EESSI Production Repository (v2023.06)

Failed to modify UD QP to INIT on mlx5_0: Operation not permitted

This is an error that occurs with OpenMPI after updating to OFED 23.10.

There is an upstream issue on this problem opened with EasyBuild. See: https://github.com/easybuilders/easybuild-easyconfigs/issues/20233

Workarounds

You can instruct OpenMPI to not use libfabric and turn off `uct`(see https://openucx.readthedocs.io/en/master/running.html#running-mpi) by passing the following options to `mpirun`:

mpirun -mca pml ucx -mca btl '^uct,ofi' -mca mtl '^ofi'
Or equivalently, you can set the following environment variables:
export OMPI_MCA_btl='^uct,ofi'
export OMPI_MCA_pml='ucx'
export OMPI_MCA_mtl='^ofi'
You may also set these additional environment variables via site-specific Lmod hooks:
require("strict")
local hook=require("Hook")

-- Fix Failed to modify UD QP to INIT on mlx5_0: Operation not permitted
function fix_ud_qp_init_openmpi(t)
    local simpleName = string.match(t.modFullName, "(.-)/")
    if simpleName == 'OpenMPI' then
        setenv('OMPI_MCA_btl', '^uct,ofi')
        setenv('OMPI_MCA_pml', 'ucx')
        setenv('OMPI_MCA_mtl', '^ofi')
    end
end

local function combined_load_hook(t)
    if eessi_load_hook ~= nil then
        eessi_load_hook(t)
    end
    fix_ud_qp_init_openmpi(t)
end

hook.register("load", combined_load_hook)
For more information about how to write and implement site-specific Lmod hooks, please check [EESSI Site Specific Configuration LMOD Hooks](site_specific_config/lmod_hooks.md)

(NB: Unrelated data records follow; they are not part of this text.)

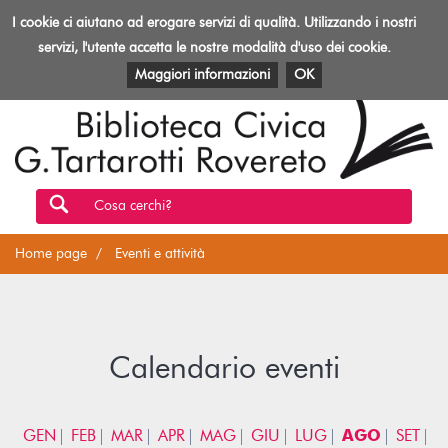
Biblioteca
I cookie ci aiutano ad erogare servizi di qualità. Utilizzando i nostri
Toggl
Rovereto
navig
servizi, l'utente accetta le nostre modalità d'uso dei cookie.
EVENTI E ATTIVITÀ
PATRIMONIO E RISORSE
Maggiori informazioni
OK
Cosa cerchi?
Home page
Eventi e attività
Calendario eventi
GEN
FEB
MAR
APR
MAG
GIU
LUG
AGO
SET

GCC-12.2.0 and foss-2022b based modules cannot be loaded on zen4 architecture

The zen4 architecture was released late 2022. As a result, the compilers and BLAS libraries that are part of the 2022b toolchain generation did not yet (fully) support this architecture. Concretely, it was found in this pr that unit tests in the OpenBLAS version that is part of the foss-2022b toolchain were failing. As a result, it was decided that we would not support this toolchain-generation at all on the zen4 architecture.